____ Exercise material

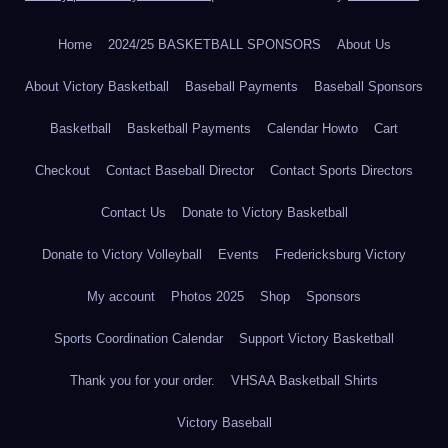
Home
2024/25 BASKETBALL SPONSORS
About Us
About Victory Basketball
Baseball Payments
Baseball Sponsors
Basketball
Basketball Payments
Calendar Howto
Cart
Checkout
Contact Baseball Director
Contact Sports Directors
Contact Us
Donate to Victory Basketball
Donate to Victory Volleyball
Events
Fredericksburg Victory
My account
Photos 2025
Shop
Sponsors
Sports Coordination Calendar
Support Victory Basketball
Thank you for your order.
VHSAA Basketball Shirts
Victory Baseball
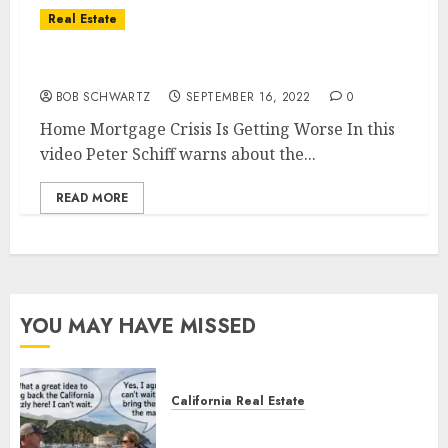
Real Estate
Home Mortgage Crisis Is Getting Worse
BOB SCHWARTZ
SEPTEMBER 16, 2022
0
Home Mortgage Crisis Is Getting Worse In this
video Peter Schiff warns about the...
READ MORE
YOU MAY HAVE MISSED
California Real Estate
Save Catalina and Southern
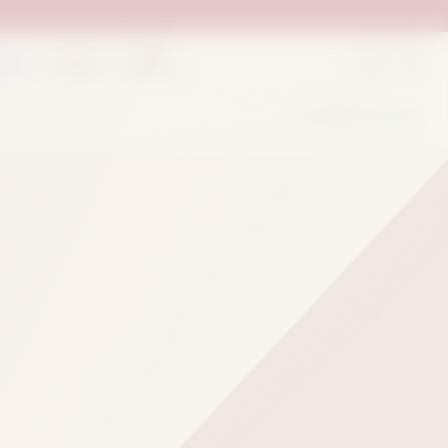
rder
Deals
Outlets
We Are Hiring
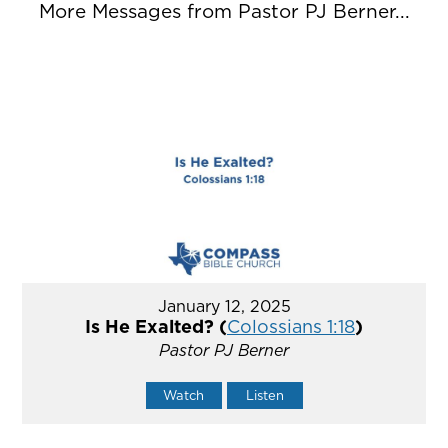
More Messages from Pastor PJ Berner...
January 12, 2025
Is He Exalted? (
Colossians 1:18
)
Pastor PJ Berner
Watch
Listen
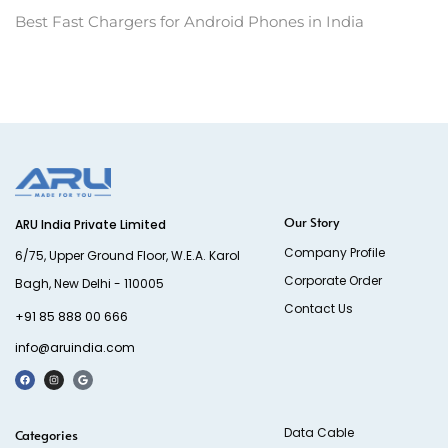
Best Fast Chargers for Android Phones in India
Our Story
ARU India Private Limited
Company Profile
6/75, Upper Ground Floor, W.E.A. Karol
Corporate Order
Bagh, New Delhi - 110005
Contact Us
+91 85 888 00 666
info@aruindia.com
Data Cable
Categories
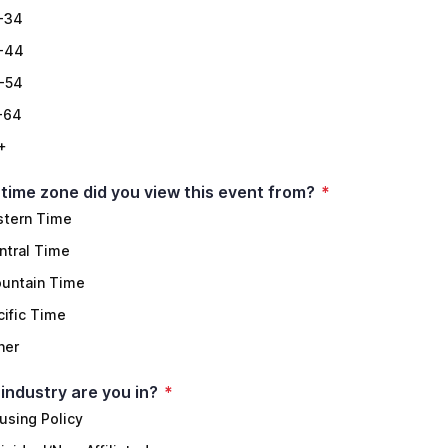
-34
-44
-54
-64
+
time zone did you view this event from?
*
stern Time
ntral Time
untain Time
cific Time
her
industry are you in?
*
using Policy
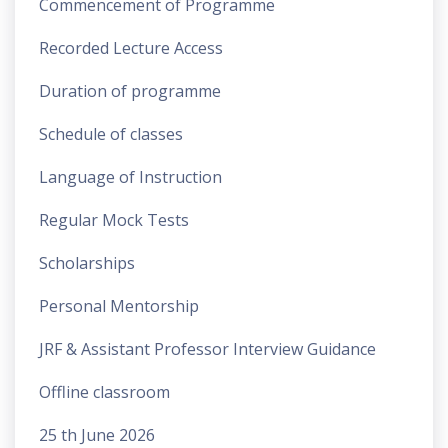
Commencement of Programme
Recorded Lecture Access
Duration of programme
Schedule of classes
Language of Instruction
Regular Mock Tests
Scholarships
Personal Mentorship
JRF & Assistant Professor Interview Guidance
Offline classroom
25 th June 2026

________
____ Exercise material

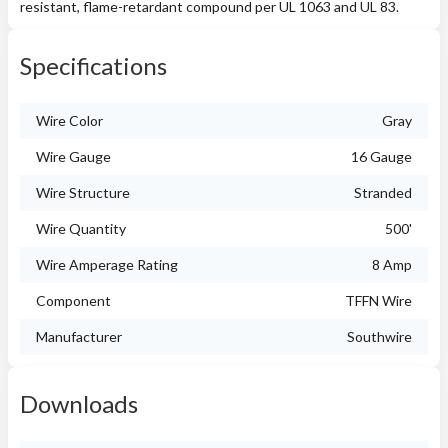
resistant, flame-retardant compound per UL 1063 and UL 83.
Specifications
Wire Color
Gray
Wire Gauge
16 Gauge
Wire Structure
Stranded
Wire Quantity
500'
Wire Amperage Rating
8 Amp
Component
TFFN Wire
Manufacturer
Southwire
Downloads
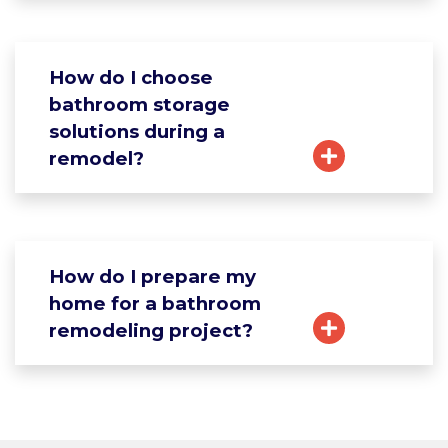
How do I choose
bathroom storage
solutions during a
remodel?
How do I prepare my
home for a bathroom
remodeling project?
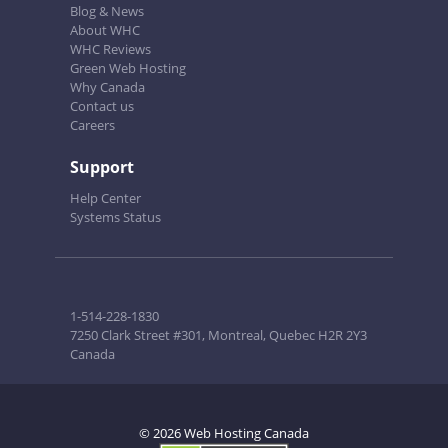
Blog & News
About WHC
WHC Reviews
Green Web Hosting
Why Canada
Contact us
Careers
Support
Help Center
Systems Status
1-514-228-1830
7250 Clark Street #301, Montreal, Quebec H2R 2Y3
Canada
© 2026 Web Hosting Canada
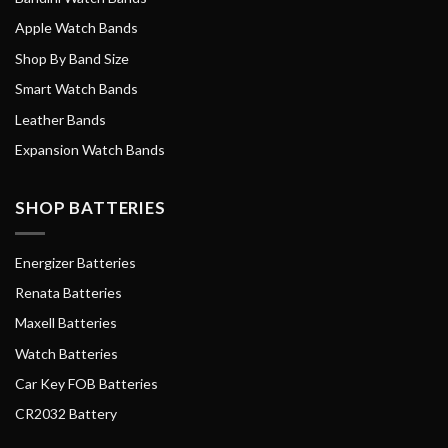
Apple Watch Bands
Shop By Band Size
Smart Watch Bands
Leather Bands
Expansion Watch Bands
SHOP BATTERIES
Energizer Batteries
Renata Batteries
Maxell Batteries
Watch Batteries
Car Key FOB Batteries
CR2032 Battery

________
____ Exercise material

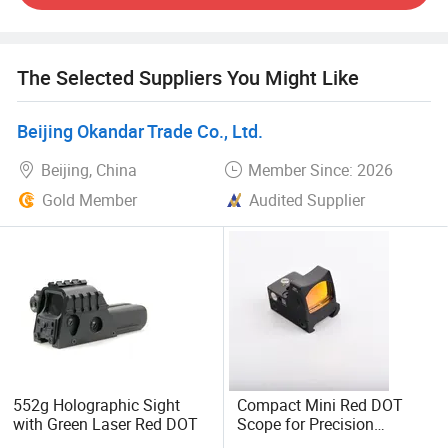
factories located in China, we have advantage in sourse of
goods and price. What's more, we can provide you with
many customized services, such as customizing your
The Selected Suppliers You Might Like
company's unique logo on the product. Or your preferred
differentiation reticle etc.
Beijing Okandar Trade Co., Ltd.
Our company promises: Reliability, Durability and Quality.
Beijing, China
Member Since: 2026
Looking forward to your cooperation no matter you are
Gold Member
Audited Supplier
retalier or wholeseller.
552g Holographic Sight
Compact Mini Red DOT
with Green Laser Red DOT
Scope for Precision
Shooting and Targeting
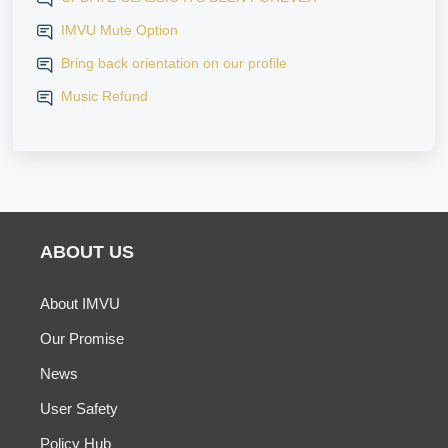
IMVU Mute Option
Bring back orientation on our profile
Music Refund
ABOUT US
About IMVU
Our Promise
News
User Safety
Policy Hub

________

> The task:
Filter the records above for lines containing the word "Canada", and copy those lines.

> Output:
Why Canada
Canada
© 2026 Web Hosting Canada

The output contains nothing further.